Серебряный век литературы установил уже несколько иные каноны, утончённые и романтичные. Разве может поэт, к примеру, называться Бугаевым? Топорно, грубовато, перед барышнями стыдно. Совсем другое дело — Андрей Белый. А Гликберг?.. эдакое и выговорить трудно. Не угодно ли — Саша Чёрный? Изящно, звучно и под стать ироническим стихам. Юная Аня Горенко выступила таинственной Анной Ахматовой. (Впрочем, не самочинно — строгий отец повелел своевольной девице: если уж не можешь не сочинять своих стишков, так хоть не позорь нашу фамилию, печатайся под псевдонимом.)
Времена революционные продиктовали новые правила. Бойкий творец рифмованных агиток Ефим Придворов сообразил: имечко-то старорежимное, попахивает лакейской. И подарил себе новое, классово-верное — Демьян Бедный. Хотя отнюдь не бедствовал… Некто Эпштейн, совершенно в том же ключе, сделался Михаилом Голодным (и он не «голодовал»). Что уж говорить о таких непривычных для кондового русского слуха фамилиях, как Дзюбин и Шейнкман? В советскую литературу они гордо вступили Багрицким и Светловым…
Что же касается горлана-главаря революционной поэзии Маяковского, то ему и менять ничего не надо было. Читателям он представлялся не иначе как светильником во тьме, спасительным для заблудших мореплавателей. Однако, заметим, эта фамилия, скорее всего, имела совсем другое значение: на Руси (см. словарь Даля)
Непревзойдённым же в своём революционном пыле стал на долгие годы (прожил более века) бывший одесский, а затем московский куплетист Александр Давыдович Брянский, взявший псевдоним по цвету знамени — Саша Красный.
Но что рассуждать о литераторах, когда сам нарком просвещения Советской республики носил странное, завораживающее имя — Луначарский.

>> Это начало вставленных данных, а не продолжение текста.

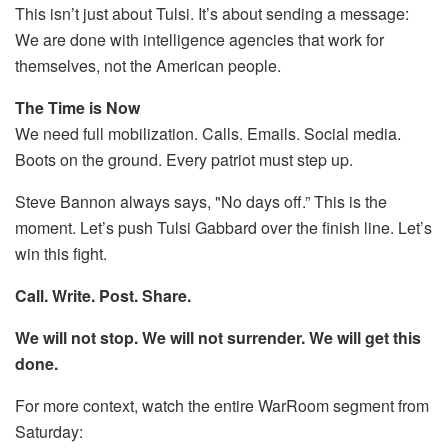
This isn’t just about Tulsi. It’s about sending a message:
We are done with intelligence agencies that work for
themselves, not the American people.
The Time is Now
We need full mobilization. Calls. Emails. Social media.
Boots on the ground. Every patriot must step up.
Steve Bannon always says, "No days off.” This is the
moment. Let’s push Tulsi Gabbard over the finish line. Let’s
win this fight.
Call. Write. Post. Share.
We will not stop. We will not surrender. We will get this
done.
For more context, watch the entire WarRoom segment from
Saturday:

Даже не пирожное — сплошной крем. Тоже ведь псевдоним — правда, доставшийся по наследству от отчима Чарнолуского, который, несомненно, из общей тяги к прекрасному, переставив слоги, так переиначил свою природную фамилию. Видно, и Анатолию Васильевичу, урождённому Антонову, не чуждому литераторства, эта переделка приглянулась, коль скоро он с ней не расстался.
Не чурались того, чтоб зваться «покрасивше», и пламенные революционеры. Конечно, в подпольной пропагандистской работе им приходилось частенько обновлять псевдонимы, но отметим, какие из них в итоге утвердились. Джугашвили избрал стальное имя Сталин, его соратник Скрябин — железное Молотов. Ну и так далее…

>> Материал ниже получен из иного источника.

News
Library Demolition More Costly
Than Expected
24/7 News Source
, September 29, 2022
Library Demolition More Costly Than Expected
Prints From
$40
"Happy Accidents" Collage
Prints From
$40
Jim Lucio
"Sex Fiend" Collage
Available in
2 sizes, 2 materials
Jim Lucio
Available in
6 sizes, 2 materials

Случай Коли Заболотского, недавнего ленинградского студента, до самозабвения увлечённого стихами, всё же особый.
Он не искал броскости и красивости — он словно бы подчинился духу поэзии и своего поэтического долга.

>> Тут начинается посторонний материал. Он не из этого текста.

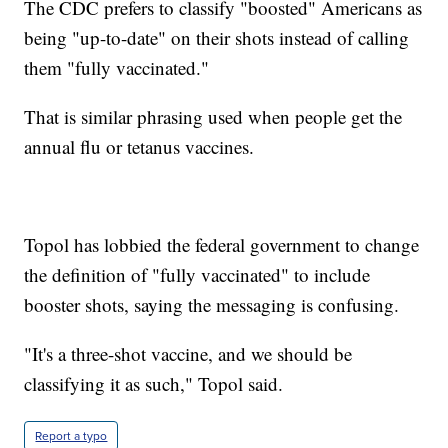
The CDC prefers to classify "boosted" Americans as
being "up-to-date" on their shots instead of calling
them "fully vaccinated."
That is similar phrasing used when people get the
annual flu or tetanus vaccines.
Topol has lobbied the federal government to change
the definition of "fully vaccinated" to include
booster shots, saying the messaging is confusing.
"It's a three-shot vaccine, and we should be
classifying it as such," Topol said.
Report a typo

Ведь что такое поэт? Это новое качество. Это преображённое слово.
Ещё недавно, томясь неведомым зовом, ползала по земле зелёная, неотличимая от травы гусеница. Мгновение — и вот, высвободившись из засыхающего и ненужного уже кокона, это существо обретает крылышки и взлетает в воздух, в небо. Оно преображается вдруг в диковинную бабочку, предназначенную для полёта. Не так ли из стихотворца появляется поэт?
…Что там, разоблачая ползучую тварь, высокопарно утверждал в своей крылатой фразе основоположник метода социалистического реализма Алексей Максимович Горький, в молодости баловавшийся стихами? Дескать, рождённый ползать летать не может? — Ещё как может!
Чудо бабочки тому доказательство.
Так написал, десятилетия спустя, совсем другой поэт, Николай Иванович Тряпкин, и не подумавший расстаться со своей «некрасивой» фамилией…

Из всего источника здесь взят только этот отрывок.